Roland-Garros: Tombeur de Karlovic, Corentin Moutet est un «animal sauvage» amoureux de la liberté
TENNIS•Corentin Moutet affronte David Goffin au deuxième tour de Roland-Garros...Aymeric Le Gall
De notre envoyé spécial à Roland-Garros,
Si Corentin Moutet, 19 ans, aime tant les poèmes et leurs auteurs, c’est peut-être parce qu’il partage avec eux le même amour profond, celui de la liberté. Mais avant d’aller plus loin, rassurez-vous, on n’est pas là pour évoquer Moutet « l’intello » du circuit. Oui, il aime la littérature, lit Camus, Zola, Sartre, oui il cite Rimbaud dans ses tweets, mais on ne va pas pour autant déjà lui scotcher une étiquette sur le front comme on l'a fait avec Thomas Meunier au PSG. De toute façon il la décollera. C'est un gars libre.
aLa liberté, donc.
Ou plutôt, le refus de l’autorité. Depuis toujours. « J’ai détesté l’école, vraiment. J’ai arrêté en seconde. Je n’aime pas l’idée qu’on m’inculque un savoir, l’autorité qu’ont les profs sur les élèves me dérangeait », déclarait-il récemment à nos confrères du Monde. C’est cette décla qui nous a poussés à creuser un peu et à aller le voir à la fin de son entraînement, à deux pas de Roland-Garros, au pied du stade Jean-Bouin, alors qu’il préparait sereinement son deuxième tour contre David Goffin.
Liberté, égalité
« C’est vrai que si on prend l’exemple de l’école, on est dans un cas concret où l’enseignant est là pour dispenser son savoir aux élèves et ça ne va que dans un sens. Je trouve qu’il y a quelque chose de faussé là-dedans, nous glisse-t-il en se dirigeant vers les vestiaires, encore trempé de sueur. C’est la hiérarchie scolaire, la hiérarchie dans les relations en général, qui me dérange. » S’il a réussi à y couper rapidement (Corentin a arrêté les études en seconde), ce rapport avec l’autorité, sa relation avec ses coachs, mérite aussi d’être interrogé.

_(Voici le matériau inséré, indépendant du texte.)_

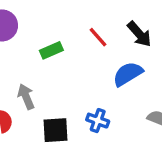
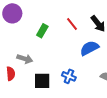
green rectangle: (51, 50) -> (42, 31), turned -40
gray arrow: (26, 97) -> (25, 59), turned 126

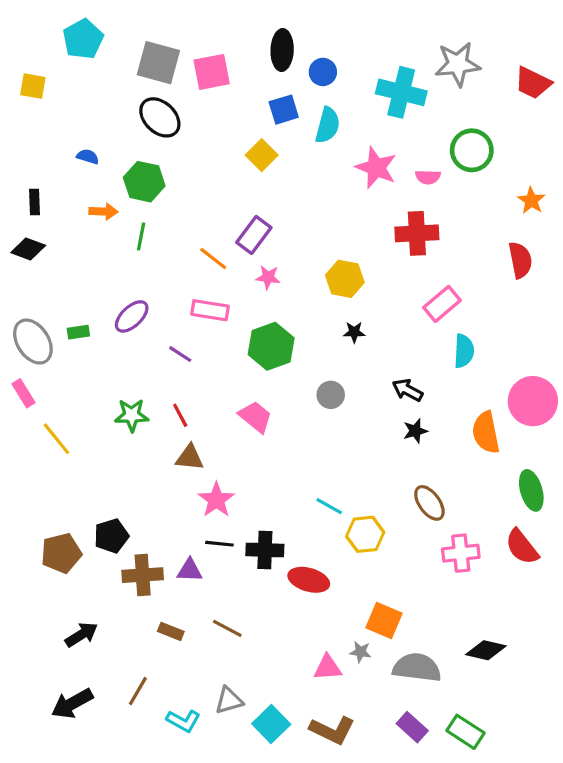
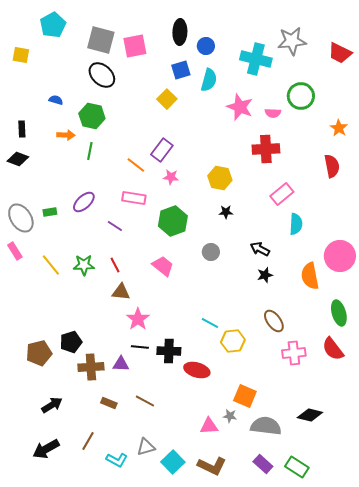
yellow line: (56, 439) -> (51, 265), moved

« Je tiens aussi à cette liberté dans le tennis, dans la relation avec les coachs. Ce que j’aime, c’est de pouvoir apprendre l’un de l’autre. Quand il n’y a pas de hiérarchie, tout le monde est au même niveau. Tout le monde a le droit de parole, le droit d’échanger nos points de vue. On n’est pas jugé sur les choses qu’on pense, on peut en discuter. Du coup dans le tennis, si le coach fait son job et le joueur aussi, la liberté elle est là. Lui il m’apprend, je lui apprends aussi, on apprend tous les deux. » »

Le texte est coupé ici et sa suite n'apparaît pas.